Put the two Q verification bytes generated by the () RS code into the correspondingVQThe end of the vector and satisfies the following equation:HQ×VQ= 0
WhereHQCheck matrix is
HQ= |
1 |
1 |
...... |
1 |
1 |
1 |
A44 |
A43 |
...... |
A2 |
A1 |
1 |
() RS code and () RS code can correct an error that occurs on any row and any column, and can be quite reliable
Detects multiple errors in travel and columns. If multiple errors occur in an array, reference technology provides
An algorithm called layered ECC that can cancel multiple errors. Its core idea is to execute row correction and column correction in turn.

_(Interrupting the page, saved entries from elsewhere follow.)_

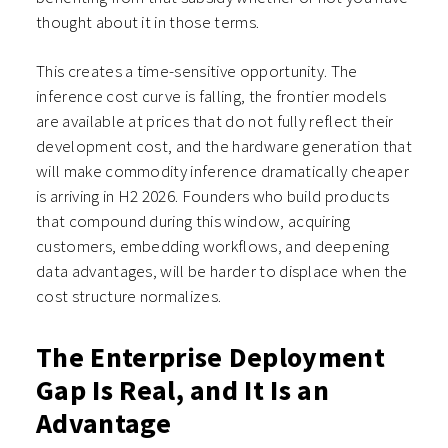
thought about it in those terms.
This creates a time-sensitive opportunity. The
inference cost curve is falling, the frontier models
are available at prices that do not fully reflect their
development cost, and the hardware generation that
will make commodity inference dramatically cheaper
is arriving in H2 2026. Founders who build products
that compound during this window, acquiring
customers, embedding workflows, and deepening
data advantages, will be harder to displace when the
cost structure normalizes.
The Enterprise Deployment
Gap Is Real, and It Is an
Advantage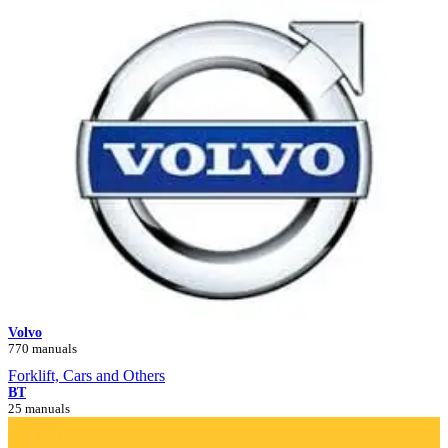
Volvo
770 manuals
Forklift, Cars and Others
BT
25 manuals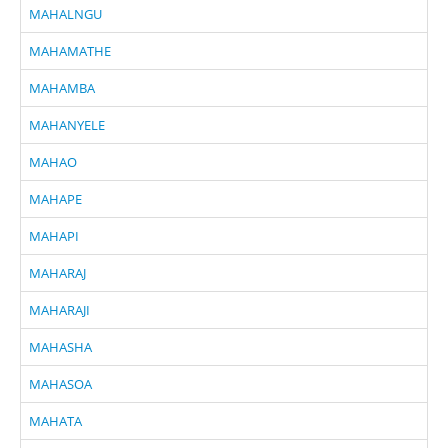
MAHALNGU
MAHAMATHE
MAHAMBA
MAHANYELE
MAHAO
MAHAPE
MAHAPI
MAHARAJ
MAHARAJI
MAHASHA
MAHASOA
MAHATA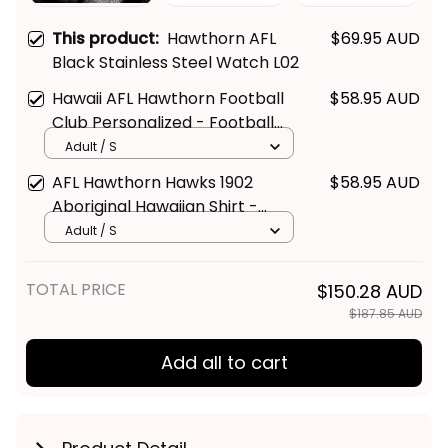
This product:
Hawthorn AFL
$69.95 AUD
Black Stainless Steel Watch L02
Hawaii AFL Hawthorn Football
$58.95 AUD
Club Personalized - Football
Australia
Adult / S
AFL Hawthorn Hawks 1902
$58.95 AUD
Aboriginal Hawaiian Shirt -
Football Australia
Adult / S
TOTAL PRICE
$150.28 AUD
$187.85 AUD
Add all to cart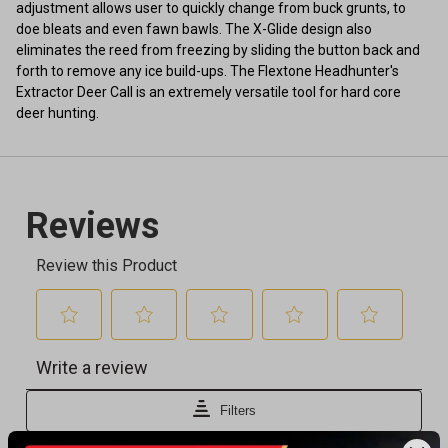
adjustment allows user to quickly change from buck grunts, to
doe bleats and even fawn bawls. The X-Glide design also
eliminates the reed from freezing by sliding the button back and
forth to remove any ice build-ups. The Flextone Headhunter's
Extractor Deer Call is an extremely versatile tool for hard core
deer hunting.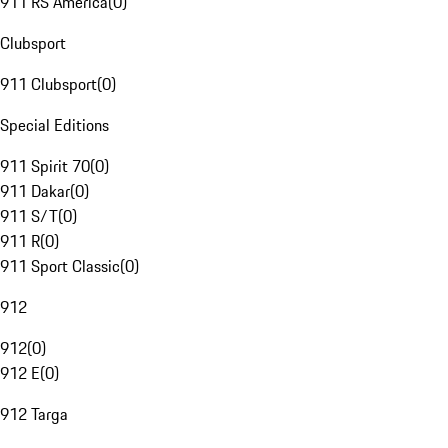
911 RS America
(
0
)
Clubsport
911 Clubsport
(
0
)
Special Editions
911 Spirit 70
(
0
)
911 Dakar
(
0
)
911 S/T
(
0
)
911 R
(
0
)
911 Sport Classic
(
0
)
912
912
(
0
)
912 E
(
0
)
912 Targa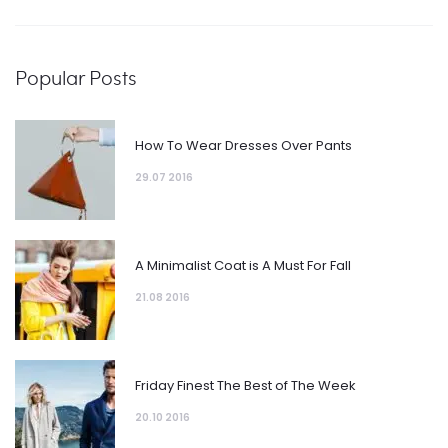
Popular Posts
How To Wear Dresses Over Pants
29.07 2016
A Minimalist Coat is A Must For Fall
21.08 2016
Friday Finest The Best of The Week
20.10 2016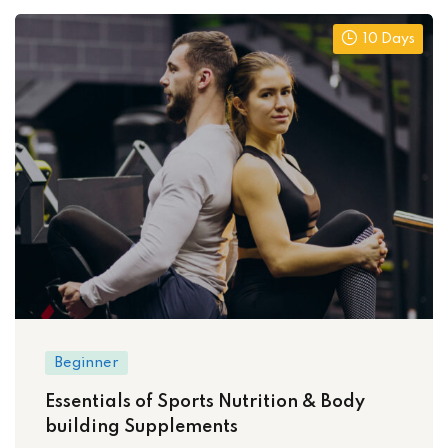
10 Days
Beginner
Essentials of Sports Nutrition & Body
building Supplements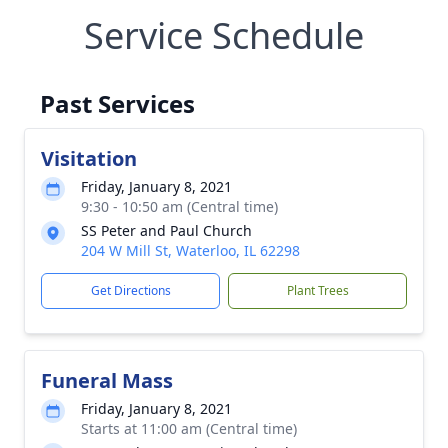
Service Schedule
Past Services
Visitation
Friday, January 8, 2021
9:30 - 10:50 am (Central time)
SS Peter and Paul Church
204 W Mill St, Waterloo, IL 62298
Get Directions
Plant Trees
Funeral Mass
Friday, January 8, 2021
Starts at 11:00 am (Central time)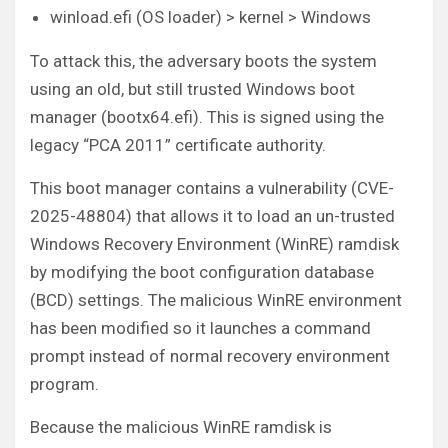
winload.efi (OS loader) > kernel > Windows
To attack this, the adversary boots the system
using an old, but still trusted Windows boot
manager (bootx64.efi). This is signed using the
legacy “PCA 2011” certificate authority.
This boot manager contains a vulnerability (CVE-
2025-48804) that allows it to load an un-trusted
Windows Recovery Environment (WinRE) ramdisk
by modifying the boot configuration database
(BCD) settings. The malicious WinRE environment
has been modified so it launches a command
prompt instead of normal recovery environment
program.
Because the malicious WinRE ramdisk is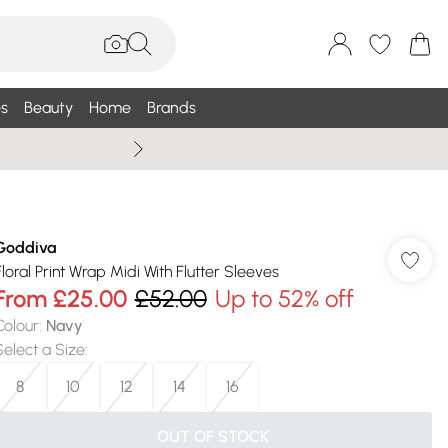
s
Beauty
Home
Brands
Wallis Summe
Goddiva
Floral Print Wrap Midi With Flutter Sleeves
From
£25.00
£52.00
Up to 52% off
Colour
:
Navy
Select a Size
:
8
10
12
14
16
OUT OF STOCK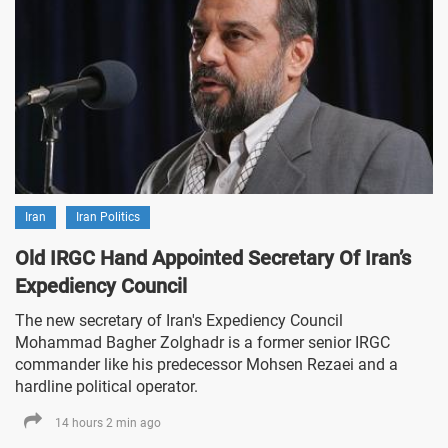
Iran
Iran Politics
Old IRGC Hand Appointed Secretary Of Iran’s
Expediency Council
The new secretary of Iran's Expediency Council
Mohammad Bagher Zolghadr is a former senior IRGC
commander like his predecessor Mohsen Rezaei and a
hardline political operator.
14 hours 2 min ago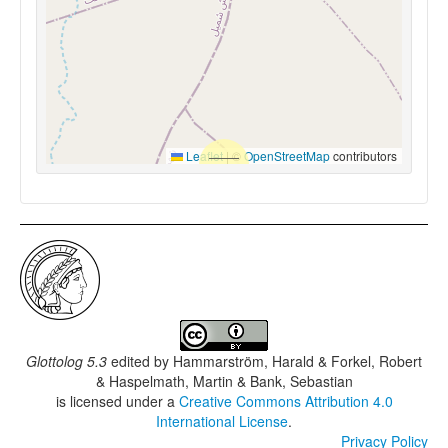
Leaflet
|
©
OpenStreetMap
contributors
Glottolog 5.3
edited by
Hammarström, Harald & Forkel, Robert
& Haspelmath, Martin & Bank, Sebastian
is licensed under a
Creative Commons Attribution 4.0
International License
.
Privacy Policy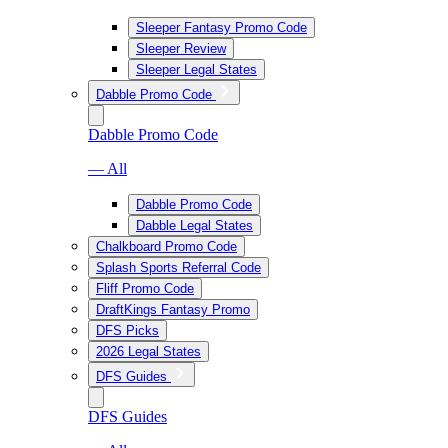
Sleeper Fantasy Promo Code
Sleeper Review
Sleeper Legal States
Dabble Promo Code
Dabble Promo Code
— All
Dabble Promo Code
Dabble Legal States
Chalkboard Promo Code
Splash Sports Referral Code
Fliff Promo Code
DraftKings Fantasy Promo
DFS Picks
2026 Legal States
DFS Guides
DFS Guides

The ECC algorithm first calculates the principals of each row in the MSB matrix and the LSB matrix.SrI (I= 0, 1 ,..., 25) and correction of each column
ChildSCJ(J= 0, 1 ,..., 44 ). Because (45, 43) RS code is usedSRIAnd everySCJBoth have two school principals.
IfSRI= 0, indicatesIThe row has no errors, such as S.CJ= 0, indicatingJNo errors.
The ECC algorithm first corrects the rows with only one error. After these errors are canceled, only one column is corrected. After a row-and-column transaction
After correction, only a few errors are left. After performing an alternate row-column error correction, all errors can be eliminated.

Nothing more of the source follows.